I've been circling this topic for over a decade. There are few public forums for secular humanists. When I was young I was labeled "hyperethical." I tried really, really hard to find excuses not to care or worry; I can finally say they're bullshit, but I went half crazy when I was younger trying to believe the problem was only me. In college I should have taken a course with Peter Singer--his writing always brings relief, though he rarely develops his analysis far enough. I'm embarrassed that I feel a little like Cassandra too. In addition to my hypocrisy, a large part of my fear and anger arises from feeling alone in my concern. I know a handful of people who occasionally think along the same lines. I know more who blatantly don't feel any special obligation to others or who feel it uncritically within the bounds of some religion. This is a major source of pain.
I need a better moral calculus--no longer content to kill myself (I once thought I might do more good by doing so, since I had trouble valuing my own enjoyment of anything), I must instead figure out the necessary tradeoffs between my happiness... sometimes I wish I had a utile meter... as effected by my consumption of various things, and the happiness of other people. I'm thinking in particular of others' happiness effected through, first, reduced mortality, and then reduced morbidity, reproductive freedom, civil rights, and so on. By "other people," I mean people around today and also those in the future: short term gains with long term losses won't cut it. Environmentally, what's important is not that we maintain the planet in some state but that we allow ourselves enough time to adapt to changes. Small economic discounting is probably appropriate.

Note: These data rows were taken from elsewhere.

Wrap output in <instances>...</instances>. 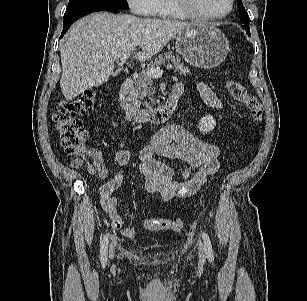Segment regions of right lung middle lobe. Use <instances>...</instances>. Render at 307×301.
I'll use <instances>...</instances> for the list:
<instances>
[{"label": "right lung middle lobe", "instance_id": "obj_1", "mask_svg": "<svg viewBox=\"0 0 307 301\" xmlns=\"http://www.w3.org/2000/svg\"><path fill=\"white\" fill-rule=\"evenodd\" d=\"M126 0H69L64 19L99 9H128Z\"/></svg>", "mask_w": 307, "mask_h": 301}]
</instances>
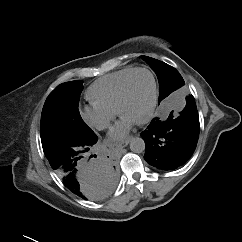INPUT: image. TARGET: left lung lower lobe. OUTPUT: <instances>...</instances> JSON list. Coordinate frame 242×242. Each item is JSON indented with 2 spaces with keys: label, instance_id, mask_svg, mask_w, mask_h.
Wrapping results in <instances>:
<instances>
[{
  "label": "left lung lower lobe",
  "instance_id": "1",
  "mask_svg": "<svg viewBox=\"0 0 242 242\" xmlns=\"http://www.w3.org/2000/svg\"><path fill=\"white\" fill-rule=\"evenodd\" d=\"M199 131L195 99L190 96L178 117L171 112L165 121L155 118L141 133L146 145L145 160L161 170L181 167L194 153Z\"/></svg>",
  "mask_w": 242,
  "mask_h": 242
}]
</instances>
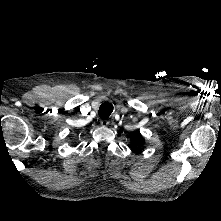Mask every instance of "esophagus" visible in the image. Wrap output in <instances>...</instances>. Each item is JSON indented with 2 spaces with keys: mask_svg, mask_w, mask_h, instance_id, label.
I'll return each instance as SVG.
<instances>
[{
  "mask_svg": "<svg viewBox=\"0 0 221 221\" xmlns=\"http://www.w3.org/2000/svg\"><path fill=\"white\" fill-rule=\"evenodd\" d=\"M100 124H101V126L106 127V126H108V125H109V121H108V120L103 119V120H101V121H100Z\"/></svg>",
  "mask_w": 221,
  "mask_h": 221,
  "instance_id": "obj_1",
  "label": "esophagus"
}]
</instances>
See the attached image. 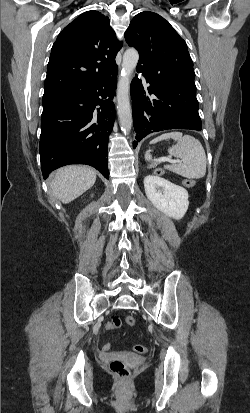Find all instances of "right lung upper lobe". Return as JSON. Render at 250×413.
Listing matches in <instances>:
<instances>
[{"instance_id":"cb5924a9","label":"right lung upper lobe","mask_w":250,"mask_h":413,"mask_svg":"<svg viewBox=\"0 0 250 413\" xmlns=\"http://www.w3.org/2000/svg\"><path fill=\"white\" fill-rule=\"evenodd\" d=\"M109 18L98 11L78 16L53 44L44 95L86 88L117 69L115 57L122 47Z\"/></svg>"}]
</instances>
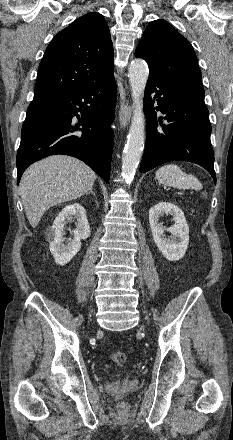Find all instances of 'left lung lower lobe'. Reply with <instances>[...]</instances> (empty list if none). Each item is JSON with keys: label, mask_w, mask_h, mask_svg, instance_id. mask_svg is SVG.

I also value the enjoyment of other sentient creatures: I would be happy if we could drop most forms of meat consumption.
My choices, and the choices of other people, cause such semiconscious distress and confusion from day to day that I need to tackle this problem more concertedly. In the past I've erred on the abstemious, miserable side (all the while having utopian dreams of living with like-minded people). It's time to try again. What's interesting is that the emotional dimension, the satisfaction that comes with seeing someone happy because of some very small sacrifice on your part, can be hard to summon. I fall into the "drop in the bucket" mentality. No matter--for many injustices, there are no threshold effects, and every little bit does count. But I need some way of prioritizing reproductive rights, climate change (effectively, future people's health and livelihoods), civil rights, spiritual happiness (damn religions), and so on--it's the most fantastic policy problem. I wonder what the literature on subjective well-being has to say on the matter. I remember reading in Lao PDR an Atlantic my parents had brought me, and there was a plot of SWB against per capita GDP. Quite linear, suppposedly dispeled "the myth of the happy farmer," and there were some interesting outliers--Latin America abnormally high, Eastern Europe low. I remember thinking, "Oh, my work is legit, and I don't have to keep searching for some secret well of happiness beneath the poverty." So I should focus on healthy development, combined with CO2 abatement, and try to get better resolved data on SBW by age and sex. And then there are the animals. And what of Scanlon's argument--how much of a utilitarian am I? Is it worse to have one person in extreme pain or 10 people in moderate pain? Ack.
My day-to-day happiness is too tied to assimilation. I like pretty things. I don't know how much I can give up while still being happy. I'm not sure if I'm even happy now!
I'm looking forward to chewing these ideas while reading this book. I remember when Talk of the Nation interviewed Paul Farmer (of Mountains Beyond Mountains and Zanmie la Santé fame), and I snuck in a question by email at the end: How did he know when to stop? How did he not become abstemious? He didn't really answer. He said he didn't wear a hair shirt, and that was about it. Now if he doesn't feel like he's sacrificing anything, why exactly do we consider him such a saint? Perhaps he was "born" that way? Ugh, I need to think more about this.